If the Fraser Institute results never vary, neither does our reaction: we all A) complain that the rankings are statistics-twisting nonsense, then B) rush to see how our kids’ school placed. Nature abhors a vacuum; parents know the report’s methodology leaves a lot to be desired, but in the absence of a more comprehensive way to measure the quality of their children’s education, they’ll seize on this one. To which Helen Raptis says “Don’t.”

Ditto for David Johnson.

Raptis is associate dean of education at UVic. Johnson is an economics prof at Wilfrid Laurier University in Waterloo, Ont., and the education policy scholar at another think tank, the C.D. Howe Institute.

Both think the standardized testing on which the Fraser Institute rankings are partially based is useful — just not in the way the Fraser Institute is using it. The tests were never meant to be used as the education equivalent of TripAdvisor.

The rankings rely in part on the Foundation Skills Assessment taken by all B.C. students in Grades 4 and 7 to test their knowledge of numeracy, reading and writing (though note that in Greater Victoria, most elementary schools don’t go to Grade 7). If a parent really wants to use a yardstick to measure school performance, go to the Education Ministry website to look up that data, Raptis says.

But those tests account for just 45 per cent of an elementary school’s Fraser Institute ranking, she says. The balance of the weighting is based on indicators that haven’t been proven to affect school performance, but that are skewed against schools with a lot of kids of lower socio-economic status. The result is that a school full of poorer kids can be ranked below one with inferior test results.

Forget all the public-versus-private school talk, Raptis says. This is just an Orwellian exercise that pulls down good schools by measuring them with tools of uncertain usefulness. The low rankings of low socio-economic schools are inevitable, discouraging progress. It’s actually counter-productive, which is why the Times Colonist decided to stop publishing the Fraser Institute list a few years ago, she notes.

Johnson’s objections are different — and somewhat contradictory.
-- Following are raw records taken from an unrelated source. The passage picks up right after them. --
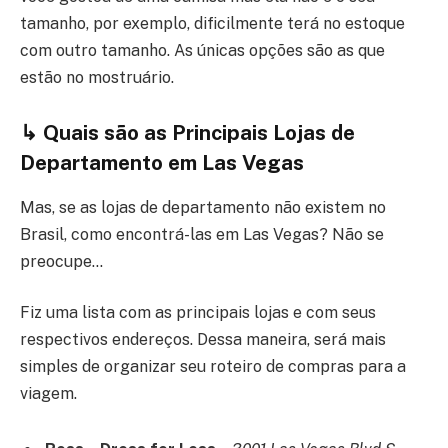
tamanho, por exemplo, dificilmente terá no estoque
com outro tamanho. As únicas opções são as que
estão no mostruário.
↳ Quais são as Principais Lojas de
Departamento em Las Vegas
Mas, se as lojas de departamento não existem no
Brasil, como encontrá-las em Las Vegas? Não se
preocupe…
Fiz uma lista com as principais lojas e com seus
respectivos endereços. Dessa maneira, será mais
simples de organizar seu roteiro de compras para a
viagem.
He developed a more complete measuring system for the C.D. Howe Institute that incorporates socio-economic variables that the Fraser Institute ignores, he says. That allows schools in similar circumstances to be compared, allowing improvements can be made. “What you really want to do is look at schools that outperform similar schools and see what you can learn from that.”

Even then, forget saying with a straight face that School X, in 132nd place, is better than 445th-ranked School Y. We all like Top 10 lists, and there’s a sexiness to ranking schools one through 982, but Johnson scoffs at the idea of rating them that finely, particularly when doing so by focussing on year-to-year changes in the average FSA scores. In a small school, a handful of students who test particularly poorly or well can shift the marks dramatically. Better to put more weight on longer-term trends and the percentage of students who achieve at an acceptable level.

As it is, Johnson simply doesn’t find much value in the annual fuss. “I think it just annoys people.”